Subscribe to the Non-Human & AI Identity Journal

Mean time to contain

Mean time to contain is the average time it takes to limit an incident after it is detected or suspected. It is a practical resilience metric because it reflects how quickly teams can reduce attacker reach, protect critical identities, and prevent one compromise from spreading further.

Expanded Definition

Mean time to contain measures the average interval between detecting or suspecting an incident and reducing its operational reach. In NHI security, the metric is less about closure and more about limiting blast radius across service accounts, tokens, API keys, certificates, and delegated agent permissions. It is closely related to incident response maturity, but it is not the same as mean time to recover, which focuses on restoring normal operations after containment is complete. In practice, teams use this metric to judge whether identity boundaries, credential revocation paths, and isolation procedures are fast enough to stop attacker movement. The NIST Cybersecurity Framework 2.0 treats response and recovery as distinct functions, which helps explain why containment speed deserves its own measurement. Definitions vary across vendors when applied to agentic systems, especially where an AI agent can keep executing after initial detection unless tool access is revoked immediately. The most common misapplication is treating mean time to contain as a general help desk response metric, which occurs when teams measure ticket acknowledgement instead of attacker isolation.

Examples and Use Cases

Implementing mean time to contain rigorously often introduces operational friction, because faster containment can require aggressive credential rotation, service interruption, or temporary isolation of active workloads.

  • An exposed cloud access key is detected in logs, and the incident team revokes the key, blocks related sessions, and isolates affected roles before lateral movement can begin.
  • An AI agent is suspected of abusing a compromised token, so its tool permissions are suspended while investigators validate whether the token was used for model abuse or data exfiltration.
  • A leaked secret appears in source control, and the team contains the issue by rotating credentials, invalidating downstream sessions, and checking for reuse across environments. Research on secrets handling in the State of Secrets in AppSec shows why slow secret remediation keeps exposure alive.
  • A sudden spike in suspicious API calls from a workload identity triggers containment actions that sever federation trust before additional privileges are exercised.
  • Attackers begin using publicly exposed AWS credentials within minutes; containment must therefore be measured in minutes, not days, as highlighted in the LLMjacking research.

Why It Matters in NHI Security

Mean time to contain is a governance signal because NHI incidents often spread faster than human account incidents. A compromised secret can authenticate instantly, and an over-privileged agent may continue acting until its tokens, keys, or delegated scopes are revoked. That makes containment speed a direct indicator of whether identity controls are actually enforceable under pressure. It also exposes whether secrets are centralized, whether revocation is automated, and whether the organisation can separate detection from disruption without waiting on manual approvals. NHI Management Group research in The State of Secrets in AppSec found that the average estimated time to remediate a leaked secret is 27 days, which is far too slow for active compromise. The DeepSeek breach is a reminder that exposed credentials and data can quickly create a containment problem far beyond the original incident.
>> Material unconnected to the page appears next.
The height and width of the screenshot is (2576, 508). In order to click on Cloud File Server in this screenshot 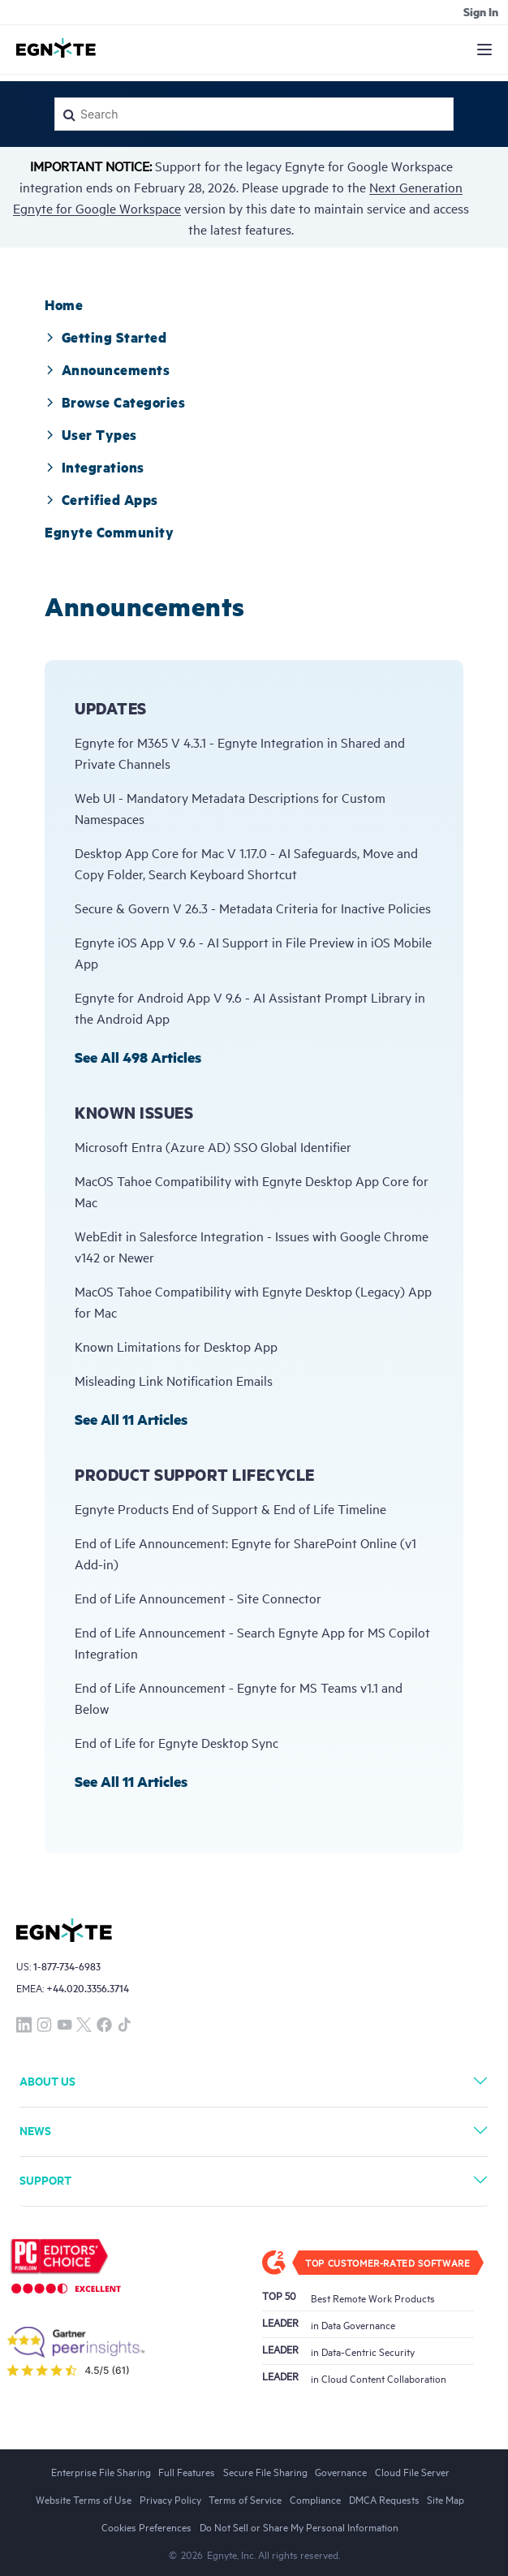 , I will do `click(412, 2471)`.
Organisations typically encounter the importance of this metric only after a token leak, agent misuse, or cloud credential exposure has already triggered live attacker activity, at which point mean time to contain becomes operationally unavoidable to address.

Standards & Framework Alignment

This section maps relevant standards and security frameworks to the operational risks and controls described in this guidance.

OWASP Non-Human Identity Top 10 address the attack and risk surface, while NIST CSF 2.0 and NIST Zero Trust (SP 800-207) set the governance and control requirements practitioners need to meet.

Framework Control / Reference Relevance
NIST CSF 2.0 RS.MI Containment maps to response mitigations that limit incident impact and spread.
OWASP Non-Human Identity Top 10 NHI-02 Secrets exposure and rapid revocation are core to NHI containment practices.
NIST Zero Trust (SP 800-207) SC.L2 Zero Trust limits attacker movement by rapidly tightening access boundaries.

Use containment metrics to verify that access can be curtailed immediately after suspicion.